Go out and see for yourself!
As you stand up on the grassy knoll and look out over the countryside, you will not see that conspicuous orange line dissecting your view! 

What about pulling the pins out of your track & switches before you paint ?  I threw a couple of pieces together - that I had painted- to test a loco & had one section of new track that was dead.  Yes , rookie that I am, had painted the pins too.  F.W.I.W.

Number 90 posted:

Rust-Oleum Camo Green for main tracks.

Rust-Oleum Camo Brown for sidings, spurs, and yard tracks.

The "green" is more like a dusty gray earth tone, and looks great up close and from a distance.  It's your track, but I would advise against use of a rusty looking orange color.  Prototype rail is dirty more than rusty.  Shoot paint onto a section of track, wipe the top of the rail, and let it dry.  Take it inside and see how the color looks under the light you will use for your layout.  Then take it out onto dirt outside and see how it looks.

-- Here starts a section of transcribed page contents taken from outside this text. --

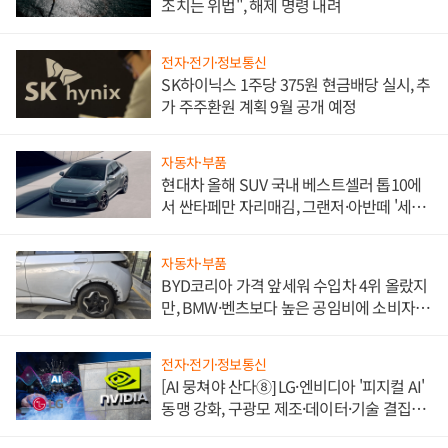
조치는 위법", 해제 명령 내려
전자·전기·정보통신
SK하이닉스 1주당 375원 현금배당 실시, 추
가 주주환원 계획 9월 공개 예정
자동차·부품
현대차 올해 SUV 국내 베스트셀러 톱10에
서 싼타페만 자리매김, 그랜저·아반떼 '세단
쌍끌이'로 내수 방어
자동차·부품
BYD코리아 가격 앞세워 수입차 4위 올랐지
만, BMW·벤츠보다 높은 공임비에 소비자
불만 폭발
전자·전기·정보통신
[AI 뭉쳐야 산다⑧] LG·엔비디아 '피지컬 AI'
동맹 강화, 구광모 제조·데이터·기술 결집
해 종합 로보틱스 기업으로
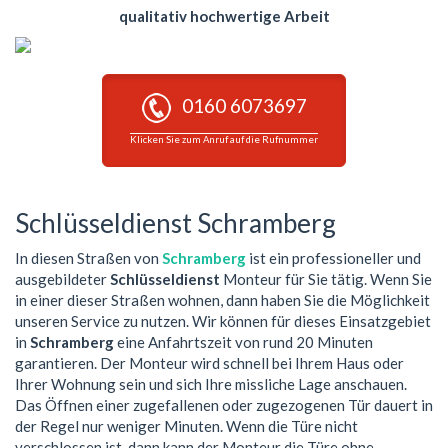
qualitativ hochwertige Arbeit
0160 6073697
Klicken Sie zum Anruf auf die Rufnummer
Schlüsseldienst Schramberg
In diesen Straßen von
Schramberg
ist ein professioneller und
ausgebildeter
Schlüsseldienst
Monteur für Sie tätig. Wenn Sie
in einer dieser Straßen wohnen, dann haben Sie die Möglichkeit
unseren Service zu nutzen. Wir können für dieses Einsatzgebiet
in
Schramberg
eine Anfahrtszeit von rund 20 Minuten
garantieren. Der Monteur wird schnell bei Ihrem Haus oder
Ihrer Wohnung sein und sich Ihre missliche Lage anschauen.
Das Öffnen einer zugefallenen oder zugezogenen Tür dauert in
der Regel nur weniger Minuten. Wenn die Türe nicht
verschlossen ist, dann kann der Monteur die Türe ohne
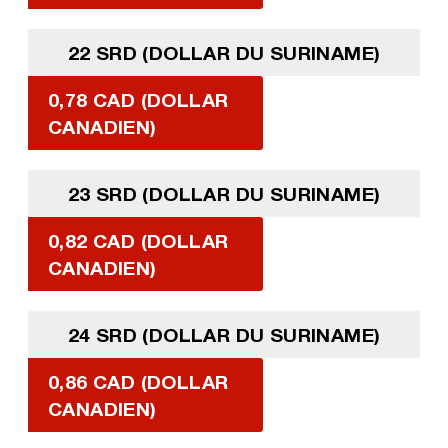
22 SRD (DOLLAR DU SURINAME)
0,78 CAD (DOLLAR
CANADIEN)
23 SRD (DOLLAR DU SURINAME)
0,82 CAD (DOLLAR
CANADIEN)
24 SRD (DOLLAR DU SURINAME)
0,86 CAD (DOLLAR
CANADIEN)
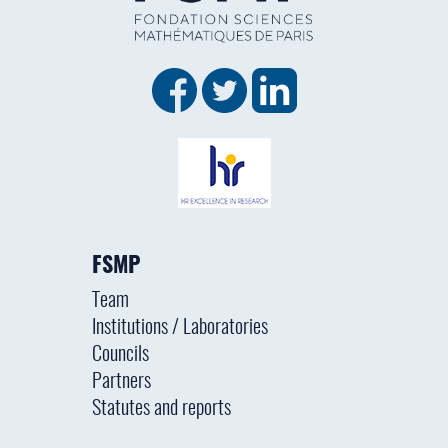
FSMP
Team
Institutions / Laboratories
Councils
Partners
Statutes and reports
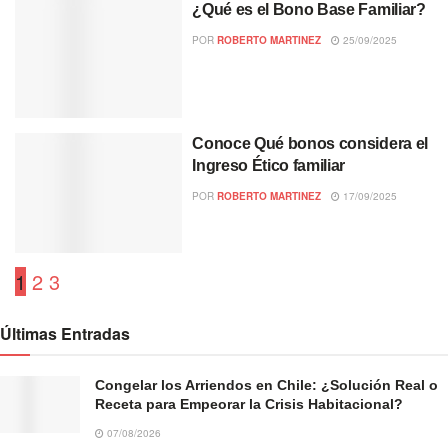
¿Qué es el Bono Base Familiar?
POR
ROBERTO MARTINEZ
25/09/2025
Conoce Qué bonos considera el
Ingreso Ético familiar
POR
ROBERTO MARTINEZ
17/09/2025
1
2
3
Últimas Entradas
Congelar los Arriendos en Chile: ¿Solución Real o
Receta para Empeorar la Crisis Habitacional?
07/08/2026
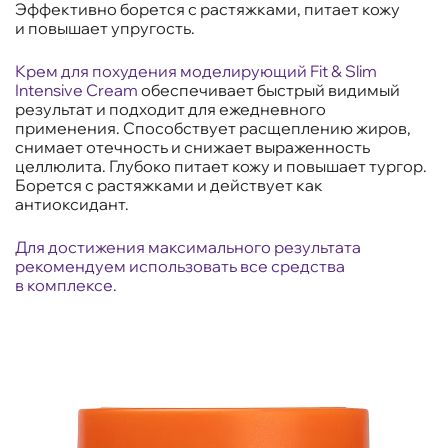
Эффективно борется с растяжками, питает кожу
и повышает упругость.
Крем для похудения моделирующий Fit & Slim
Intensive Cream
обеспечивает быстрый видимый
результат и подходит для ежедневного
применения. Способствует расщеплению жиров,
снимает отечность и снижает выраженность
целлюлита. Глубоко питает кожу и повышает тургор.
Борется с растяжками и действует как
антиоксидант.
Для достижения максимального результата
рекомендуем использовать все средства
в комплексе.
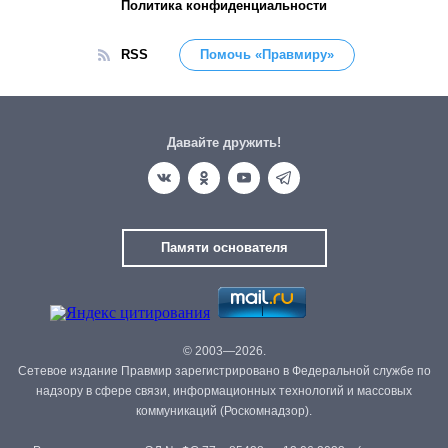
Политика конфиденциальности
RSS
Помочь «Правмиру»
Давайте дружить!
Памяти основателя
© 2003—2026.
Сетевое издание Правмир зарегистрировано в Федеральной службе по
надзору в сфере связи, информационных технологий и массовых
коммуникаций (Роскомнадзор).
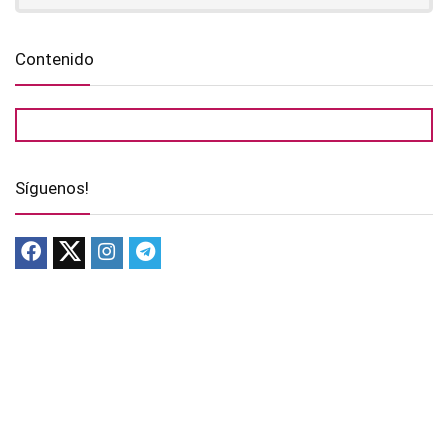
Contenido
Síguenos!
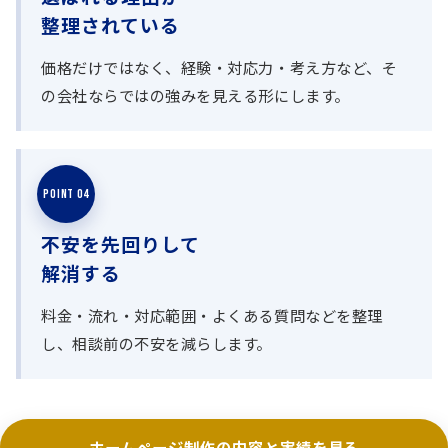
整理されている
価格だけではなく、経験・対応力・考え方など、そ
の会社ならではの強みを見える形にします。
POINT 04
不安を先回りして
解消する
料金・流れ・対応範囲・よくある質問などを整理
し、相談前の不安を減らします。
ホームページ制作の内容と実績を見る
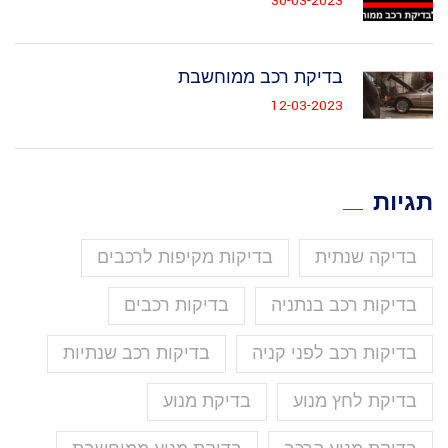
30-03-2023
בדיקת רכב ממוחשבת
12-03-2023
תגיות
בדיקה שנתית
בדיקות מקיפות לרכבים
בדיקות רכב בנתניה
בדיקות רכבים
בדיקות רכב לפני קניה
בדיקות רכב שנתיות
בדיקת לחץ מנוע
בדיקת מנוע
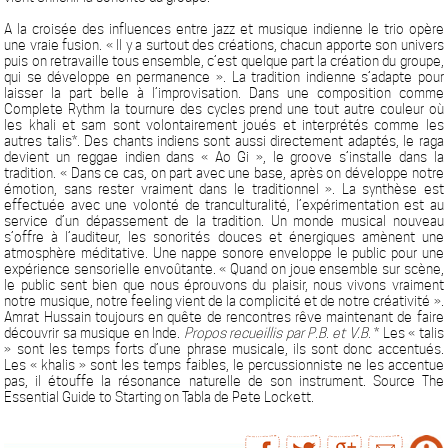
A la croisée des influences entre jazz et musique indienne le trio opère
une vraie fusion. « Il y a surtout des créations, chacun apporte son univers
puis on retravaille tous ensemble, c’est quelque part la création du groupe,
qui se développe en permanence ». La tradition indienne s’adapte pour
laisser la part belle à l’improvisation. Dans une composition comme
Complete Rythm la tournure des cycles prend une tout autre couleur où
les khali et sam sont volontairement joués et interprétés comme les
autres talis*. Des chants indiens sont aussi directement adaptés, le raga
devient un reggae indien dans « Ao Gi », le groove s’installe dans la
tradition. « Dans ce cas, on part avec une base, après on développe notre
émotion, sans rester vraiment dans le traditionnel ». La synthèse est
effectuée avec une volonté de tranculturalité, l’expérimentation est au
service d’un dépassement de la tradition. Un monde musical nouveau
s’offre à l’auditeur, les sonorités douces et énergiques amènent une
atmosphère méditative. Une nappe sonore enveloppe le public pour une
expérience sensorielle envoûtante. « Quand on joue ensemble sur scène,
le public sent bien que nous éprouvons du plaisir, nous vivons vraiment
notre musique, notre feeling vient de la complicité et de notre créativité ».
Amrat Hussain toujours en quête de rencontres rêve maintenant de faire
découvrir sa musique en Inde.
Propos recueillis par P.B. et V.B.
* Les « talis
» sont les temps forts d’une phrase musicale, ils sont donc accentués.
Les « khalis » sont les temps faibles, le percussionniste ne les accentue
pas, il étouffe la résonance naturelle de son instrument. Source The
Essential Guide to Starting on Tabla de Pete Lockett.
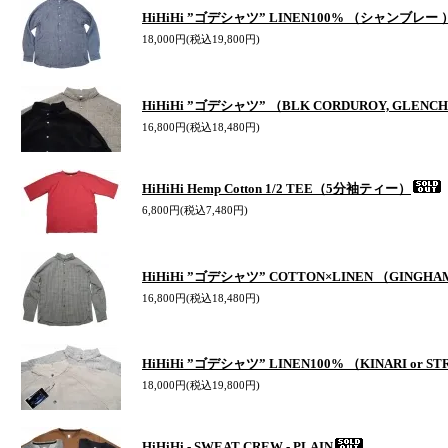
HiHiHi ”ゴデシャツ” LINEN100% （シャンブレー 
18,000円(税込19,800円)
HiHiHi ”ゴデシャツ” （BLK CORDUROY, GLENC
16,800円(税込18,480円)
HiHiHi Hemp Cotton 1/2 TEE（5分袖ティー）
6,800円(税込7,480円)
HiHiHi ”ゴデシャツ” COTTON×LINEN （GINGH
16,800円(税込18,480円)
HiHiHi ”ゴデシャツ” LINEN100% （KINARI or ST
18,000円(税込19,800円)
HiHiHi - SWEAT CREW - PLAIN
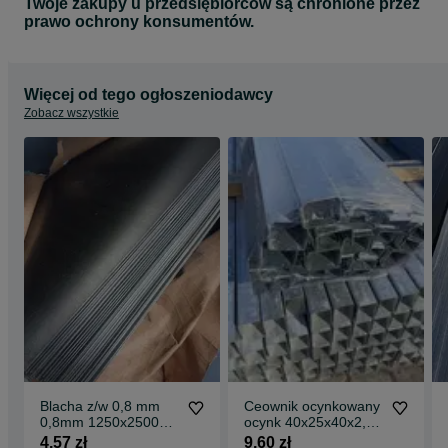
Twoje zakupy u przedsiębiorców są chronione przez
prawo ochrony konsumentów.
Więcej od tego ogłoszeniodawcy
Zobacz wszystkie
Blacha z/w 0,8 mm
Ceownik ocynkowany
0,8mm 1250x2500
ocynk 40x25x40x2,0
1,25m 2,5m 1,25x2,5
40 25 ocynki stal
4,57 zł
9,60 zł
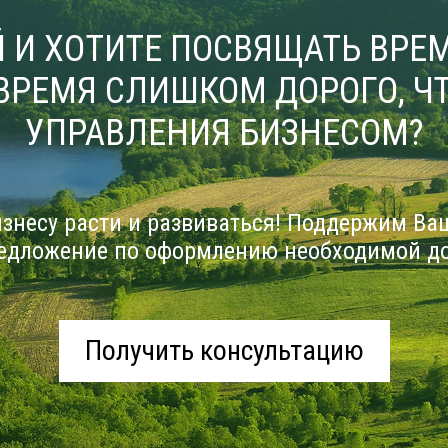
 И ХОТИТЕ ПОСВЯЩАТЬ ВРЕМ
ВРЕМЯ СЛИШКОМ ДОРОГО, ЧТ
УПРАВЛЕНИЯ БИЗНЕСОМ?
знесу расти и развиваться! Поддержим Ва
едложение по оформлению необходимой д
Получить консультацию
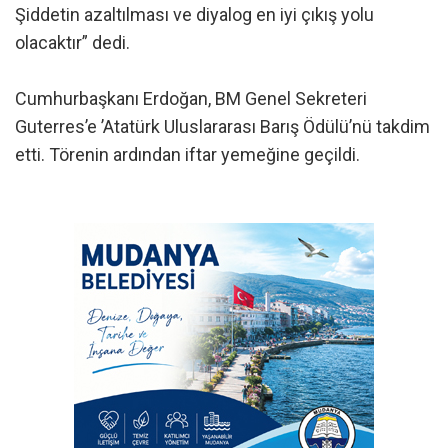
Şiddetin azaltılması ve diyalog en iyi çıkış yolu
olacaktır” dedi.
Cumhurbaşkanı Erdoğan, BM Genel Sekreteri
Guterres’e ’Atatürk Uluslararası Barış Ödülü’nü takdim
etti. Törenin ardından iftar yemeğine geçildi.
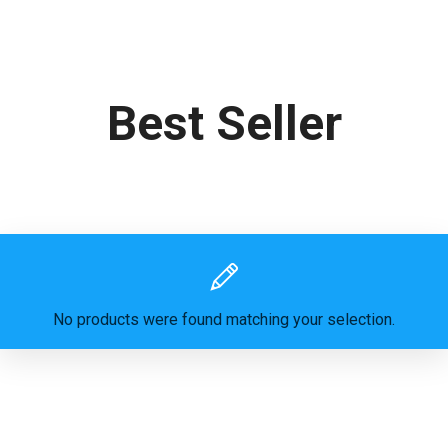
Best Seller
No products were found matching your selection.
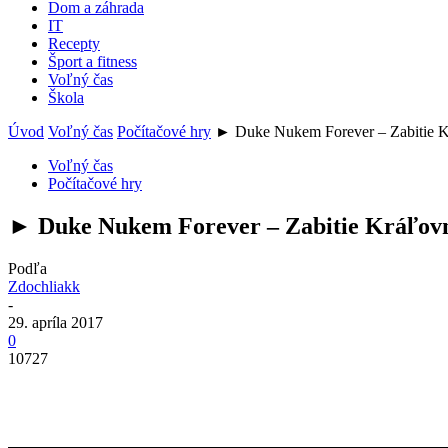
Dom a záhrada
IT
Recepty
Šport a fitness
Voľný čas
Škola
Úvod
Voľný čas
Počítačové hry
► Duke Nukem Forever – Zabitie Krá
Voľný čas
Počítačové hry
► Duke Nukem Forever – Zabitie Kráľovny 
Podľa
Zdochliakk
-
29. apríla 2017
0
10727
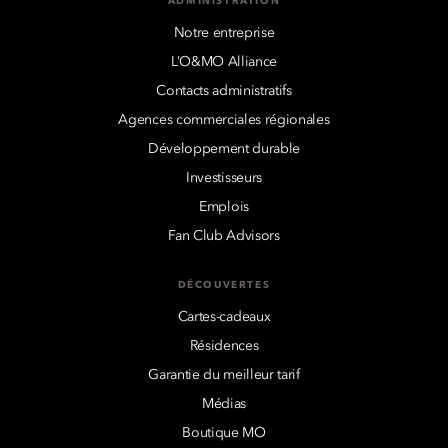
ADMINISTRATION
Notre entreprise
L’O&MO Alliance
Contacts administratifs
Agences commerciales régionales
Développement durable
Investisseurs
Emplois
Fan Club Advisors
DÉCOUVERTES
Cartes-cadeaux
Résidences
Garantie du meilleur tarif
Médias
Boutique MO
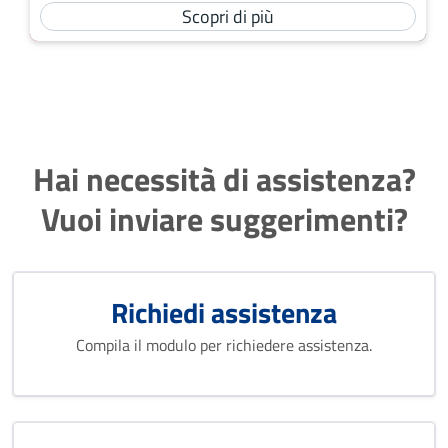
Scopri di più
Hai necessità di assistenza?
Vuoi inviare suggerimenti?
Richiedi assistenza
Compila il modulo per richiedere assistenza.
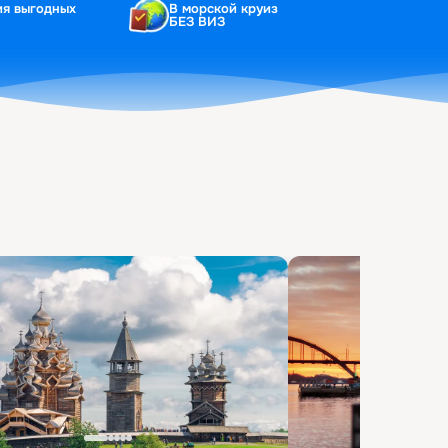
ия выгодных
В морской круиз
БЕЗ ВИЗ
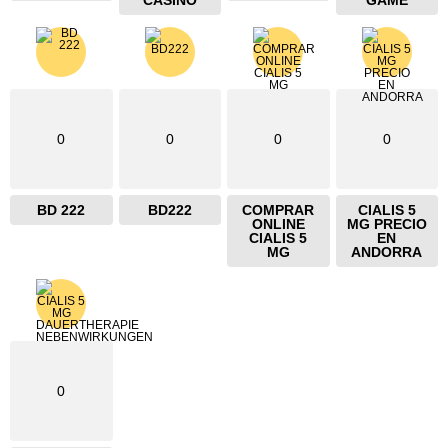
CASINO
GAME
0
0
0
0
BD 222
BD222
COMPRAR
CIALIS 5
ONLINE
MG PRECIO
CIALIS 5
EN
MG
ANDORRA
0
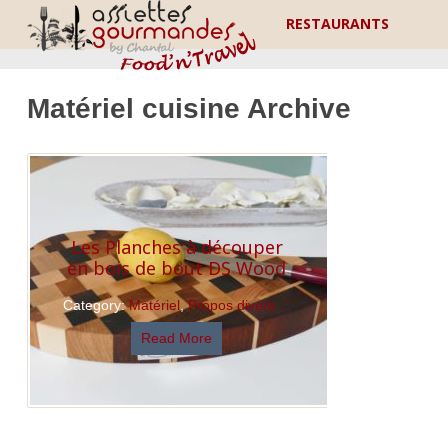
RESTAURANTS
Matériel cuisine Archive
Les Planches à découper
en bois de bout DS Wood
Category:
Matériel
,
Propos divers
Read More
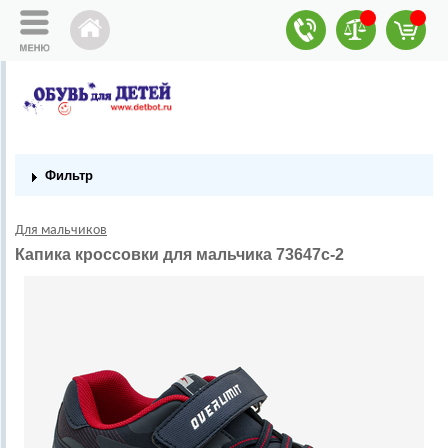
Фильтр
Для мальчиков
Капика кроссовки для мальчика 73647с-2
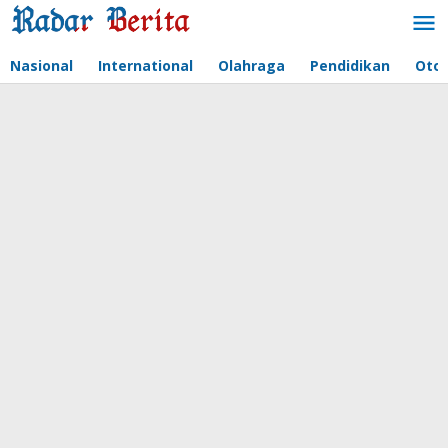
Lewati
ke
konten
Nasional
International
Olahraga
Pendidikan
Oto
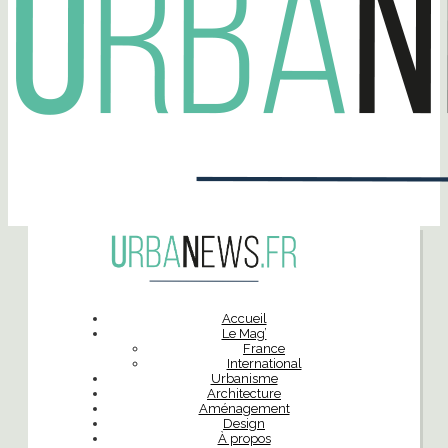
Accueil
Le Mag’
France
International
Urbanisme
Architecture
Aménagement
Design
À propos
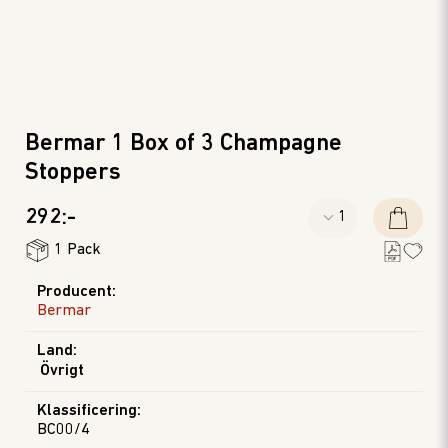
Bermar 1 Box of 3 Champagne
Stoppers
292:-
1 Pack
Producent
:
Bermar
Land
:
Övrigt
Klassificering
:
BC00/4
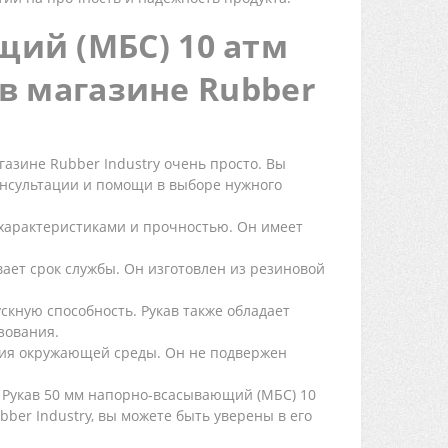
щий (МБС) 10 атм
е в магазине Rubber
газине Rubber Industry очень просто. Вы
онсультации и помощи в выборе нужного
и характеристиками и прочностью. Он имеет
ает срок службы. Он изготовлен из резиновой
кную способность. Рукав также обладает
зования.
твия окружающей среды. Он не подвержен
, Рукав 50 мм напорно-всасывающий (МБС) 10
bber Industry, вы можете быть уверены в его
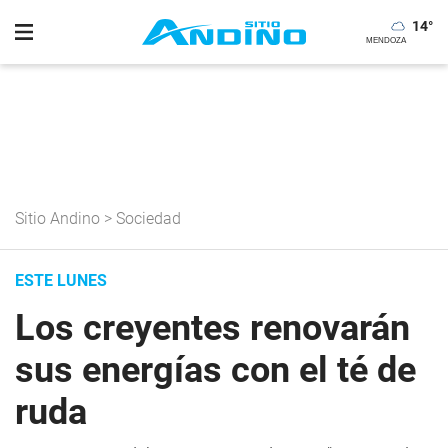
14
°
Sitio Andino
>
Sociedad
ESTE LUNES
Los creyentes renovarán
sus energías con el té de
ruda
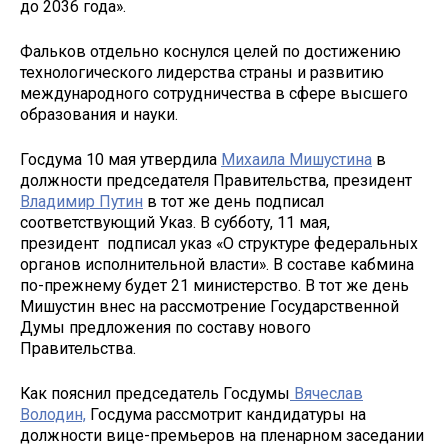
до 2036 года».
Фальков отдельно коснулся целей по достижению
технологического лидерства страны и развитию
международного сотрудничества в сфере высшего
образования и науки.
Госдума 10 мая утвердила
Михаила Мишустина
в
должности председателя Правительства, президент
Владимир Путин
в тот же день подписал
соответствующий Указ. В субботу, 11 мая,
президент подписал указ «О структуре федеральных
органов исполнительной власти». В составе кабмина
по-прежнему будет 21 министерство. В тот же день
Мишустин внес на рассмотрение Государственной
Думы предложения по составу нового
Правительства.
Как пояснил председатель Госдумы
Вячеслав
Володин,
Госдума рассмотрит кандидатуры на
должности вице-премьеров на пленарном заседании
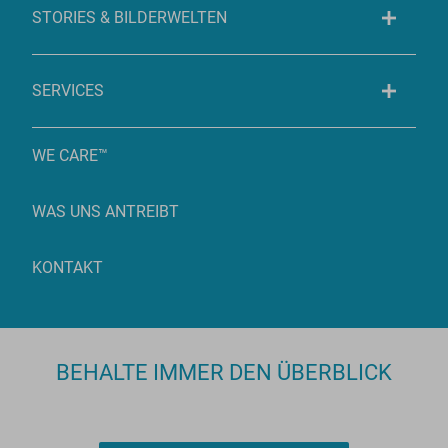
STORIES & BILDERWELTEN
SERVICES
WE CARE™
WAS UNS ANTREIBT
KONTAKT
BEHALTE IMMER DEN ÜBERBLICK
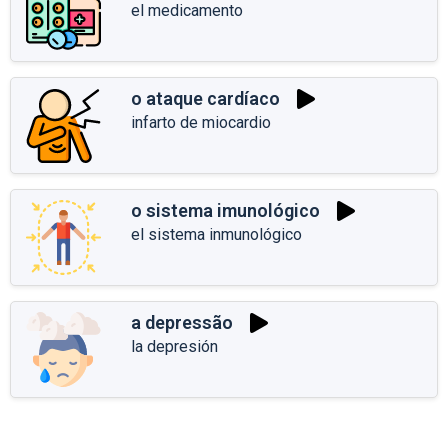
el medicamento
o ataque cardíaco
infarto de miocardio
o sistema imunológico
el sistema inmunológico
a depressão
la depresión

Rustoleum makes Army Green and Deep Forest Green - which do you recommend? Any pictures?

Bob

I got derailed, but here's the photo, two weeks late.   The trains are on main tracks, painted Rust Oleum Camo Green.  The Buethe Spur and the end of the F. E. Judie Oil Company Spur are painted Rust Oleum Camo Brown.

IMG_2801

Tom

 

Superintendent, High Plains Division (O Gauge) 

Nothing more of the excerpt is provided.